In the sense, granularity of architecture is so important. Because FMEA and FTA are different shapes of the diagram for chosen architecture view point, it is so important what kinds of view point has to be necessary.

If you refer to these safety analysis results to specify safety requirements, it will be clear why this requirement is safety related requirements.

While system in the automotive and aircraft vehicle focus on engineering methods to control vehicle, but socio-technical systems such as CNS/ATM system additionally requires related operation process. In this case, FTA and FMEA can enlarge to the operation process scope.

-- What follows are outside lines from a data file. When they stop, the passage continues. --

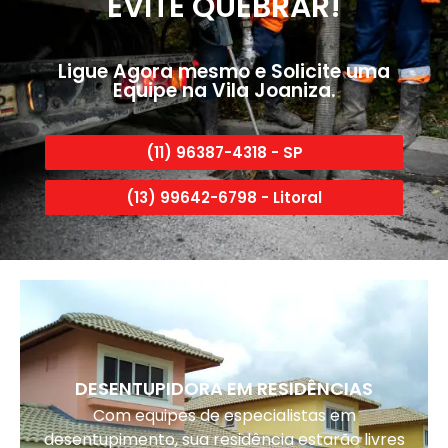
EVITE QUEBRAR!
Ligue Agora mesmo e Solicite uma
Equipe na Vila Joaniza.
(11) 96387-4318 - SP
(13) 99642-6798 - Litoral
DESENTUPIDORA EM RESIDÊNCIAS
Com equipes de especialistas em
desentupimento, sua residência estarão livres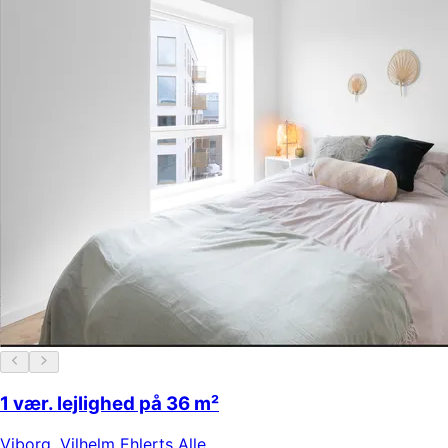
1 vær. lejlighed på 36 m²
Viborg
,
Vilhelm Ehlerts Alle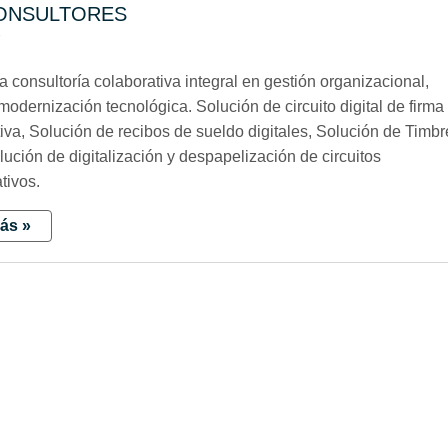
CONSULTORES
7
a consultoría colaborativa integral en gestión organizacional,
odernización tecnológica. Solución de circuito digital de firma
iva, Solución de recibos de sueldo digitales, Solución de Timbr
olución de digitalización y despapelización de circuitos
tivos.
ás »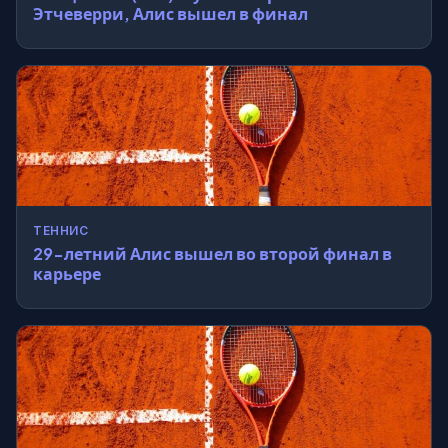
Этчеверри, Алис вышел в финал
ТЕННИС
29-летний Алис вышел во второй финал в
карьере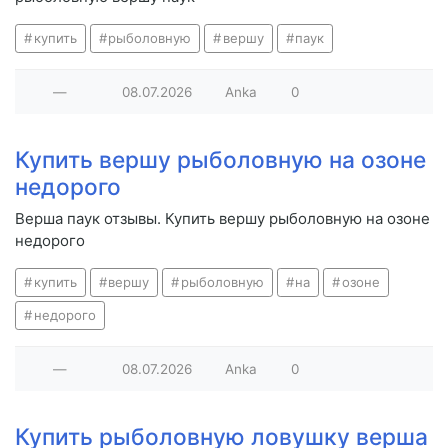
купить
рыболовную
вершу
паук
—
08.07.2026
Anka
0
Купить вершу рыболовную на озоне
недорого
Верша паук отзывы. Купить вершу рыболовную на озоне
недорого
купить
вершу
рыболовную
на
озоне
недорого
—
08.07.2026
Anka
0
Купить рыболовную ловушку верша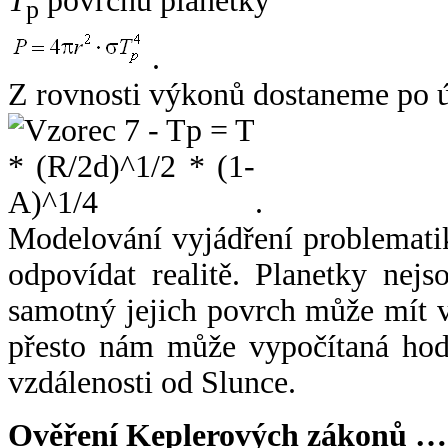
T
povrchu planetky
p
.
Z rovnosti výkonů dostaneme po 
.
Modelování vyjádření problemati
odpovídat realitě. Planetky nejso
samotný jejich povrch může mít v
přesto nám může vypočítaná hodn
vzdálenosti od Slunce.
Ověření Keplerových zákonů …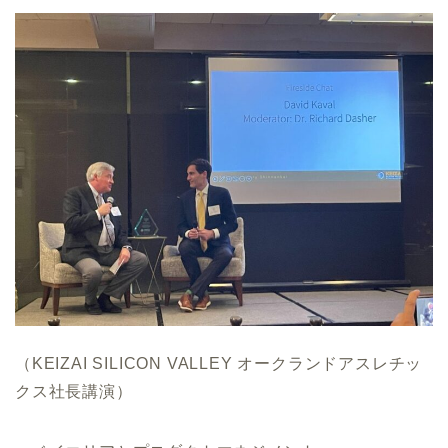
（KEIZAI SILICON VALLEY オークランドアスレチッ
クス社長講演）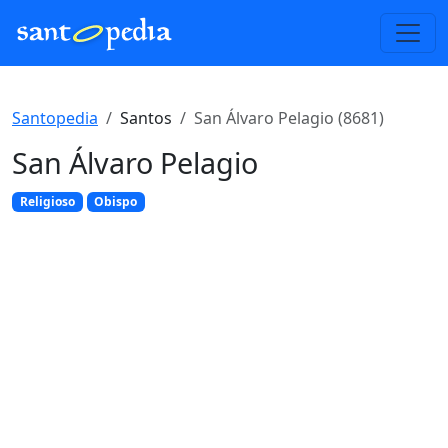
Santopedia
Santos
San Álvaro Pelagio (8681)
San Álvaro Pelagio
Religioso
Obispo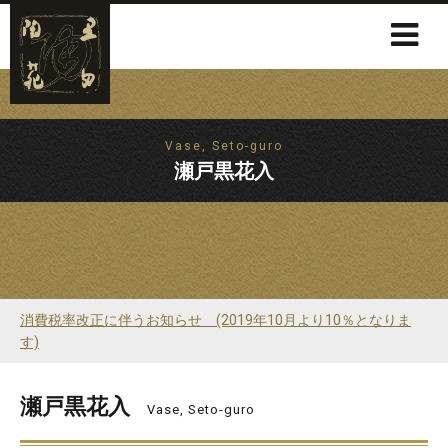
Vase, Seto-guro
瀬戸黒花入
消費税率改正に伴うお知らせ (2019年10月より10％となりま
す)
瀬戸黒花入
Vase, Seto-guro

If you understand the principle, it can be applied to different domains.

Thus, important thing is how to determine what contents have to be contained, and how deep it has to be specified. It sounds like boring, but if you do not consider very carefully, you will have poor results even though you spend too much time.

In general, this consideration is functional safety manager’s role. On the contrary, functional safety engineer who knows deep knowledge about product would be hard these determination. Such person is apt to cover contents that does not have to be covered in the safety analysis.

So such policy is necessary. and it has to be determined by functional safety manager and agreed by related functional safety engineers. If there is no policy, you will face overlapped specification among system, SW and EE level.